- Kind: Perfectbound
- Pages: 84
- Language: English
- Published: July, 2013
- ISBN: 978-1-939929-00-6
“These poems chronicle a woman’s life from childhood forward with honesty and precision. They draw in the reader with poignant images, as when she speaks of her mother’s dying, ”. . . She is an untied balloon lifting out of reach . . . ,” or her own aging, “. . . Some days I can barely walk the distance/between my memories and my dreams/even in these sensible shoes.” In sharing her experiences so eloquently, Stiffler helps us all relate to our journeys.” —Anne Webster
“Olivia Stiffler’s carefully wrought poems deliver the ping of truth, just oblique enough, but never obscure, and without a smidgen of sentimentality. They describe her life in a way that grabs us with its universality. Stiffler’s is a unique voice, and I’m sure that her readers will be as eager as I am to read more.” —Rosemary Daniell
What if you lived in your own little house
near to mine across the bridge? I could
walk there in winter. We could sip hot
chocolate or tea and wrap ourselves in the
spongy fleece comforters my sisters bought
you for Christmas. In spring you’d name
your garden flowers and tell me how to care
for them, firm in your belief I need to know
though I have seldom taken spade to earth.

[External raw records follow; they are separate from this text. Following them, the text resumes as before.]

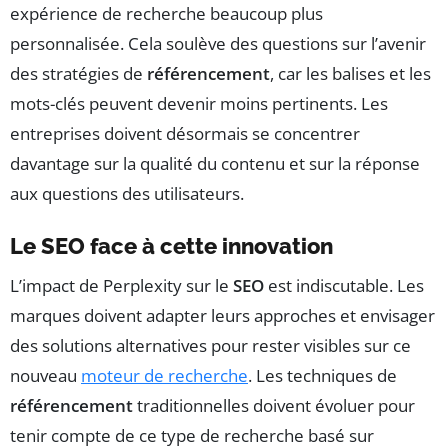
expérience de recherche beaucoup plus
personnalisée. Cela soulève des questions sur l’avenir
des stratégies de
référencement
, car les balises et les
mots-clés peuvent devenir moins pertinents. Les
entreprises doivent désormais se concentrer
davantage sur la qualité du contenu et sur la réponse
aux questions des utilisateurs.
Le SEO face à cette innovation
L’impact de Perplexity sur le
SEO
est indiscutable. Les
marques doivent adapter leurs approches et envisager
des solutions alternatives pour rester visibles sur ce
nouveau
moteur de recherche
. Les techniques de
référencement
traditionnelles doivent évoluer pour
tenir compte de ce type de recherche basé sur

Just as I did long ago, I would lay my problems
out. They are few now, and not pressing, but
I would reveal them the way a child shows its
bruises, so you would see I still have hurts
for you to bandage. But I am only weaving a
shroud of hopeless dreams. There will be no
Lazarus-like miracles for us, not today, not ever.
Olivia was born in Kalispell, Montana, but cradled in the Midwest by a 20-year-old mother, one of 14 children, and a father raw from both the harsh life of a Missouri dirt farm and his stint in the infantry during World War II. She discovered writing in third grade at St. Ambrose Elementary School when her teacher, Sr. Mary Eustace, direct from Ireland, rewrote the paragraph she was assigned with such flare that Olivia tried ever after to emulate her. Her urge to write was cemented when, as a high school senior, she wrote a “fairytale” that sparked so much controversy she was threatened with expulsion.
At 19 she married; at 20, became a mother. A favorite professor hooked her on poetry, but she gave up college to help support her family, and the urge to write went underground. For the next 14 years she worked as a secretary, then as a stenotype reporter–capturing other people’s words–for 26 more. At age 52 she divorced her old life, her first husband, longstanding career, and hometown. Olivia remarried and relocated with her current husband, a retired FBI agent, to Bluffton, South Carolina, where they watch birds and alligators and dance the Carolina Shag like nobody’s watching. She writes what she likes in her own words.